• **Work task**
Your task is to write out exactly the lines of the listing below, from the first down to the line that holds "Tento web používa".
(Beginning of Input records)
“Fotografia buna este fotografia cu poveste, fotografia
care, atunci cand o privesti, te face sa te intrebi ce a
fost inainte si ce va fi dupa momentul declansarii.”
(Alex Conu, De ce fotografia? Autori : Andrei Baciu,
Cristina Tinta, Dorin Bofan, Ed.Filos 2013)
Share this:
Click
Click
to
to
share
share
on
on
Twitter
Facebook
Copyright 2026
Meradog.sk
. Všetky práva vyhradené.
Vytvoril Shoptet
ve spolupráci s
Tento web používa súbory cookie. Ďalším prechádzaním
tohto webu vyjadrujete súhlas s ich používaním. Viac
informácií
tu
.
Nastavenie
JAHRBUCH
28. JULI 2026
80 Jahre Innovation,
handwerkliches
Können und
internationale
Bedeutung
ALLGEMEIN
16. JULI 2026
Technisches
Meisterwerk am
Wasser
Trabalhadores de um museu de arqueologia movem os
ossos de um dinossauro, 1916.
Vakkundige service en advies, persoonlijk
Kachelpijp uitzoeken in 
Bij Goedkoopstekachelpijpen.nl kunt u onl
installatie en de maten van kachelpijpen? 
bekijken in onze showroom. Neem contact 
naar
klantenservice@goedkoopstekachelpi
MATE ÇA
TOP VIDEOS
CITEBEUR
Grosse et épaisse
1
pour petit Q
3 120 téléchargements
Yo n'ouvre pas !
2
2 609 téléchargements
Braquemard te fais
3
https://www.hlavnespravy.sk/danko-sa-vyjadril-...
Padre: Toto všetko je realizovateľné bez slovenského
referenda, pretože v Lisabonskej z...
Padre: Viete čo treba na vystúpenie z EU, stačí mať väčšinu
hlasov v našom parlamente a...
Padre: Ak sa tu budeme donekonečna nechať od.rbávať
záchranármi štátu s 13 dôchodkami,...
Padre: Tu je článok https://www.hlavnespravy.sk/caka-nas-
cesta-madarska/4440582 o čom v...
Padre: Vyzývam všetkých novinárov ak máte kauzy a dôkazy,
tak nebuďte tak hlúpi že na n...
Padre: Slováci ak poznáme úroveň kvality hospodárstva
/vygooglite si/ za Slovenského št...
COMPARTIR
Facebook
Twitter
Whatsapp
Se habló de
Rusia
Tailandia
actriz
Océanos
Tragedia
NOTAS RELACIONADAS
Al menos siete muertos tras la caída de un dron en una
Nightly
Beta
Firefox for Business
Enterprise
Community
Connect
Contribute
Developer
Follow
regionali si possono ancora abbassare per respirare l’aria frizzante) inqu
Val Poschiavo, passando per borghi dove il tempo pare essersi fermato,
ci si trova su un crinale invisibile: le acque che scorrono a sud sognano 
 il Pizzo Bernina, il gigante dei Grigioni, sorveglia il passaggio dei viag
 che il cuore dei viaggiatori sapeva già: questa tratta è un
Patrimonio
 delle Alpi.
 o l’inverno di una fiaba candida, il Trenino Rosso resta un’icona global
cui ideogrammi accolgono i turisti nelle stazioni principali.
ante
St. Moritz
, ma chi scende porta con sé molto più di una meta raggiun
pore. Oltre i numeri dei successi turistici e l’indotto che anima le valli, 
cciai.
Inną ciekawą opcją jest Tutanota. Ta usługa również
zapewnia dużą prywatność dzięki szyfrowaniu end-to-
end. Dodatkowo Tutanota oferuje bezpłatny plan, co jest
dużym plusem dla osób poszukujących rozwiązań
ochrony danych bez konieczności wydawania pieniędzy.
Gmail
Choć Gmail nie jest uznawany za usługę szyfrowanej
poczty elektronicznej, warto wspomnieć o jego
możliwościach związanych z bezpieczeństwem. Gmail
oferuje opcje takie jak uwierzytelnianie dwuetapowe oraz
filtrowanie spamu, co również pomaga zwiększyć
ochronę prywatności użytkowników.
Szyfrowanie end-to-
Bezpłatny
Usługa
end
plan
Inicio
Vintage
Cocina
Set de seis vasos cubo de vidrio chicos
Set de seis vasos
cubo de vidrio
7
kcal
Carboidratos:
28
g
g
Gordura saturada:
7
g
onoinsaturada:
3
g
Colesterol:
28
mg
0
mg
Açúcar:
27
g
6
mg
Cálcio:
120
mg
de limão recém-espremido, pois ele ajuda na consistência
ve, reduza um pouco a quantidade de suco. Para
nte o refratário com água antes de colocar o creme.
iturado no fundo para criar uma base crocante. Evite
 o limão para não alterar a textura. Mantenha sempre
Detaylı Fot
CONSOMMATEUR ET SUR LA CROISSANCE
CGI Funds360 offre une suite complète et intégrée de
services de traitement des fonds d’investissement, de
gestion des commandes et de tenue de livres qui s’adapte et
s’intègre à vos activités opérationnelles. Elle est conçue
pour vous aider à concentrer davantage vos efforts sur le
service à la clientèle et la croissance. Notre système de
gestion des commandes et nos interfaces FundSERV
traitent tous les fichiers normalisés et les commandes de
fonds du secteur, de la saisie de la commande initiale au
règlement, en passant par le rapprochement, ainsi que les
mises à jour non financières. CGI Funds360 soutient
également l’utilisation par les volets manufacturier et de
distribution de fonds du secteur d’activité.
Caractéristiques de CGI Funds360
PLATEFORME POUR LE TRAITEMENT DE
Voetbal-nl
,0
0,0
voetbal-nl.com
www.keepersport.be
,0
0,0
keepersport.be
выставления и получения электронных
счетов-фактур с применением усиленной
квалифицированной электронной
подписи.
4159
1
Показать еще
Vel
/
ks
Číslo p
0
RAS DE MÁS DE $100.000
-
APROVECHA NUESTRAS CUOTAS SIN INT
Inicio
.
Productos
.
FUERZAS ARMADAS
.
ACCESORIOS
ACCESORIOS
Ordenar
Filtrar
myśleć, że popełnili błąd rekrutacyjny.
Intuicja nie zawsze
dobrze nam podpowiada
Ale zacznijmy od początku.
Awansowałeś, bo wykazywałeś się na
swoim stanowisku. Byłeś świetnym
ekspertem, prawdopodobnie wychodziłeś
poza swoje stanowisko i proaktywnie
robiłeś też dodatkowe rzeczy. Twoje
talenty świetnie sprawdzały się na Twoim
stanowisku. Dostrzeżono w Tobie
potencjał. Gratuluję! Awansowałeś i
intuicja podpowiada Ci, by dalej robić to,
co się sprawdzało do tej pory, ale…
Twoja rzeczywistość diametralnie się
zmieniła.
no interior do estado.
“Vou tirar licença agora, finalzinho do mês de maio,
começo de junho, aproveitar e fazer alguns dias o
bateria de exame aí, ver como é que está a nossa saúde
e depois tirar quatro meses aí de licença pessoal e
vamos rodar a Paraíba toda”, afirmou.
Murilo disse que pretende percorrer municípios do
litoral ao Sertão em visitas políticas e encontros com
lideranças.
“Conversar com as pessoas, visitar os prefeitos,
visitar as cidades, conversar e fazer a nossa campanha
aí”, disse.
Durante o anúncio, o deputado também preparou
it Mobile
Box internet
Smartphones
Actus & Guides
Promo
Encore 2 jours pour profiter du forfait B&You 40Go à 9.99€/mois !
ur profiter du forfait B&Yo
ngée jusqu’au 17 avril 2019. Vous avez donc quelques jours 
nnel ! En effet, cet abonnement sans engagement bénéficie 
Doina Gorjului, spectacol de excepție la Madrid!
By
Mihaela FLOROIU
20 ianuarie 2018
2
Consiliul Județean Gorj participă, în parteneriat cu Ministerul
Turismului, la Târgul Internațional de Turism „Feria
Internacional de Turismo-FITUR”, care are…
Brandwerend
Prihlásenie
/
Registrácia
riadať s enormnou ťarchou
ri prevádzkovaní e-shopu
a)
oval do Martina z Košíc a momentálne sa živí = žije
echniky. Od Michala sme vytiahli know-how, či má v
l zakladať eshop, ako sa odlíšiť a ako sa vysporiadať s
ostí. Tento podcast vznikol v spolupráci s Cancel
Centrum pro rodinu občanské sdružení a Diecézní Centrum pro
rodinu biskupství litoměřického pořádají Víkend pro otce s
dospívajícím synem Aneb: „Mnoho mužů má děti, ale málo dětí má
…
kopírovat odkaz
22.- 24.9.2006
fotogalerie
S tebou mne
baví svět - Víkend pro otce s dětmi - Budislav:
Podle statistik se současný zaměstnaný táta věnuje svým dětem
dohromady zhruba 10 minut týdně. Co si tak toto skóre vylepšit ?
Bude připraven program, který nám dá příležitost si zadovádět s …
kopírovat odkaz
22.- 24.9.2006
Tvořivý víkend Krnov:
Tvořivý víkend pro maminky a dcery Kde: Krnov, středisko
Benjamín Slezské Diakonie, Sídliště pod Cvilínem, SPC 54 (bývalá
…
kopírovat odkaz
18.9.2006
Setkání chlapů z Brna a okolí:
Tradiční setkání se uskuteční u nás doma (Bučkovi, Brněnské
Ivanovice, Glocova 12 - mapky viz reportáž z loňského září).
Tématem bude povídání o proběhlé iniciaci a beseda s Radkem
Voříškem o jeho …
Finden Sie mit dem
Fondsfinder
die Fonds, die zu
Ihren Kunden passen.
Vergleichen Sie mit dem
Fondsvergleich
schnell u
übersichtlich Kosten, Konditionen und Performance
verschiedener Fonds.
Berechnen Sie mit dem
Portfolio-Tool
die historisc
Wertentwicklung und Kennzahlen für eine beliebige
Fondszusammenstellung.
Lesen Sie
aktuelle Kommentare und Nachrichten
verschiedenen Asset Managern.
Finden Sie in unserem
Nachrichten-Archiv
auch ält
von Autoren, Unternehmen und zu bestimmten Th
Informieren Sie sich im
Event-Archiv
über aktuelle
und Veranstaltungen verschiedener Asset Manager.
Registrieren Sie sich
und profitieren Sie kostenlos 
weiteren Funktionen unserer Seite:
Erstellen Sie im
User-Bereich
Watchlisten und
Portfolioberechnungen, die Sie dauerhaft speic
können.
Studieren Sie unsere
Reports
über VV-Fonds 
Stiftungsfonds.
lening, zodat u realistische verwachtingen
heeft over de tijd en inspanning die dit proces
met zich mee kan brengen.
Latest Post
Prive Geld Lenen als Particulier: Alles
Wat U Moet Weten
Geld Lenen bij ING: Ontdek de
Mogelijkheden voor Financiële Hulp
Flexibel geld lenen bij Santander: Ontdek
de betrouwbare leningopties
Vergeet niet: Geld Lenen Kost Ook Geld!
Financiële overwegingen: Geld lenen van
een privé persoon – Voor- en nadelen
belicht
(End of Input records)
• **Answer box**
“Fotografia buna este fotografia cu poveste, fotografia
care, atunci cand o privesti, te face sa te intrebi ce a
fost inainte si ce va fi dupa momentul declansarii.”
(Alex Conu, De ce fotografia? Autori : Andrei Baciu,
Cristina Tinta, Dorin Bofan, Ed.Filos 2013)
Share this:
Click
Click
to
to
share
share
on
on
Twitter
Facebook
Copyright 2026
Meradog.sk
. Všetky práva vyhradené.
Vytvoril Shoptet
ve spolupráci s
Tento web používa súbory cookie. Ďalším prechádzaním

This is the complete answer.